XML to TXT or CSV


 
Thread Tools Search this Thread
# 1  
Question XML to TXT or CSV

Hi all,

I am new to unix and even newer to XML Smilie

I have a dataset which I need to work on and extract data from but I cant even see things. its a XML file which i need to analyse and return the results in xml as well but need to filter some of them like i would do with excel file so not sure what is the right thing to do

Can you please help me?

my data looks like this

Code:
<?xml version="1.0" encoding="UTF-8" ?>
<archives>
  <archive id="ffghgsddes">
    <file line="1">
      <author>953b</author>
      <time>18:03</time>
      <text>this is an evidence regarding ...</text>
    </file>
    <file line="2">
      <author>04bfa</author>
      <time>18:03</time>
      <text>we have seen those documents before </text>
    </file>
     . 
     . 
     .
 </archive>
 <archive>
 .
 .
 .
 </archive>
</archives>

it can look anything really
i dont really need the data to be normalized
i can have them separated by archive or simply having it all in one line

Thank you in advance for your help

A-V
# 2  
I'll give you what you asked for then, though it doesn't seem very useful to me:

Code:
$ sed 's/<[^>]*>//g' xml |  tr -d '\n' ; echo
            953b      18:03      this is an evidence regarding ...              04bfa      18:03      we have seen those documents before          .      .      .   . . .

$

I think you'll have to be more specific on what you need your output to look like.
This User Gave Thanks to Corona688 For This Post:
# 3  
wow thanks for the help

I would like to have it in a file that I can covert it to excel where I can work around the columns

the file would have a line per file line

Archive idLine AuthorTime Text
Ffghgsddes1953b18:03this is an evidence regarding ...
  204bfa18:03we have seen those documents before
Fggsdfjrrrcf1Ggfv522:43Will you consider such an offer?
  2

is there a chance that it can be saved to another file instead of showing on the screen?
# 4  
Any noninteractive output that prints to a terminal can be saved to file. Just command > filename after a single command, or ( group; of; commands ) > filename to capture several.

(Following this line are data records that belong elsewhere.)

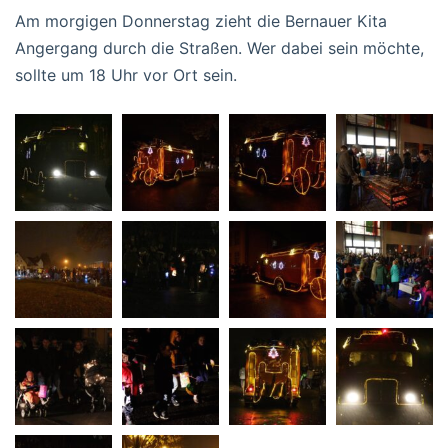
Am morgigen Donnerstag zieht die Bernauer Kita
Angergang durch die Straßen. Wer dabei sein möchte,
sollte um 18 Uhr vor Ort sein.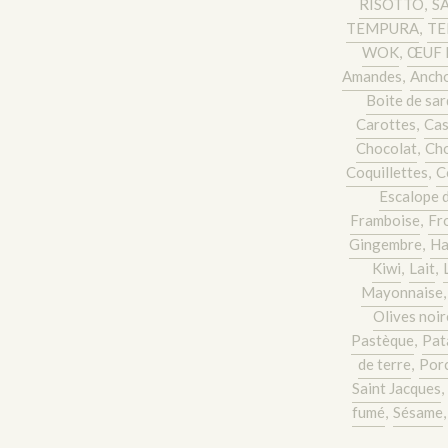
RISOTTO
,
S
TEMPURA
,
TE
WOK
,
ŒUF 
Amandes
,
Ancho
Boite de sar
Carottes
,
Cas
Chocolat
,
Cho
Coquillettes
,
C
Escalope 
Framboise
,
Fr
Gingembre
,
Ha
Kiwi
,
Lait
,
Mayonnaise
Olives noir
Pastèque
,
Pat
de terre
,
Por
Saint Jacques
,
fumé
,
Sésame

Now that you've posted what you actually want I am working on it.
# 5  
Handling arbitrary XML isn't trivial. Hopefully this should be flexible and mold itself to your input data, since it discovers columns as it goes and tries to preserve order. It decides where a 'row' is by looking for two close-tags in a row.

If it doesn't work, try nawk. If it still doesn't work, post some of your actual, unmodified input data.

Code:
$ cat xmlg.awk

BEGIN { RS="<";         FS=">"; ORS="\r\n"  }

# Skip weird XML specification lines or blank records
/^\?/ || /^$/   {       next    }

# Handle close tags
/^[/]/  {
        N=D;    while((N>0) && ("/"STACK[N] != $1))     N--;

        if("/"STACK[N] == $1)   D=(N-1);
        POP++;

        if(POP == 2)
        {
                if(!HEADER++)
                {
                        split(ARG[1], Z, SUBSEP);
                        printf("%s %s", Z[2], Z[3]);
                        for(N=2; N<=ARG_; N++)
                        {
                                split(ARG[N], Z, SUBSEP);
                                printf("|%s %s", Z[2], Z[3]);
                        }

                        printf("\n");
                }

                printf("%s", DATA[ARG[1]]);
                for(N=2; N<=ARG_; N++)
                        printf("|%s", DATA[ARG[N]]);
                printf("\n");
        }
        next
}

# Handle open tags
{
        gsub(/^[ \r\n\t]*/, "", $2);    # Whitespace isn't data
        gsub(/[ \r\n\t]*$/, "", $2);

        # Reset parameters
        POP=0;

        M=split($1, A, " ");
        STACK[++D]=A[1];

        # Handle parameters
        Q=split(A[2], B, " ");
        for(N=1; N<=Q; N++)
        {
                split(B[N], C, "=");
                gsub(/['"]/,"", C[2]);
#               PARAM[C[1]]=C[2];
#               print C[1], "=", PARAM[C[1]];

                I=D SUBSEP STACK[D] SUBSEP C[1];
                if(!SEEN[I]++)
                        ARG[++ARG_]=I;

                DATA[I]=C[2];
        }

        if($2)
        {
                I=D SUBSEP STACK[D] SUBSEP "CDATA";
                if(!SEEN[I]++)
                        ARG[++ARG_]=I;

                DATA[I]=$2;
        }
}

$ awk -f xmlg.awk file.xml

archive id|file line|author CDATA|time CDATA|text CDATA
ffghgsddes|1|953b|18:03|this is an evidence regarding ...
ffghgsddes|2|04bfa|18:03|we have seen those documents before
jhljkhlasdf|1|953b|18:03|this is an evidence regarding ...
jhljkhlasdf|2|04bfa|18:03|we have seen those documents before

$ awk -f xmlg.awk file.xml > output.txt

ORS="\r\n" should make it more easily importable into excel or what have you.
# 6  
I am going you a standing ovation for this masterpiece. Smilie

After wondering around saxon and xslt and sed and millions of other unfamiliar things. It was hard to believe that it would be possible to do.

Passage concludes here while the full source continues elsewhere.